━━━━━ DATA SUPPLIED ━━━━━

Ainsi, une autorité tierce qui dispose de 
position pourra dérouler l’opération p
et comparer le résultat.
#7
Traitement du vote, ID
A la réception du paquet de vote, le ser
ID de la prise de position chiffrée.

━━━━━

● EXERCISE PROMPT:
Output an exact copy of each record.

● RESPONSE AREA:
Ainsi, une autorité tierce qui dispose de 
position pourra dérouler l’opération p
et comparer le résultat.
#7
Traitement du vote, ID
A la réception du paquet de vote, le ser
ID de la prise de position chiffrée.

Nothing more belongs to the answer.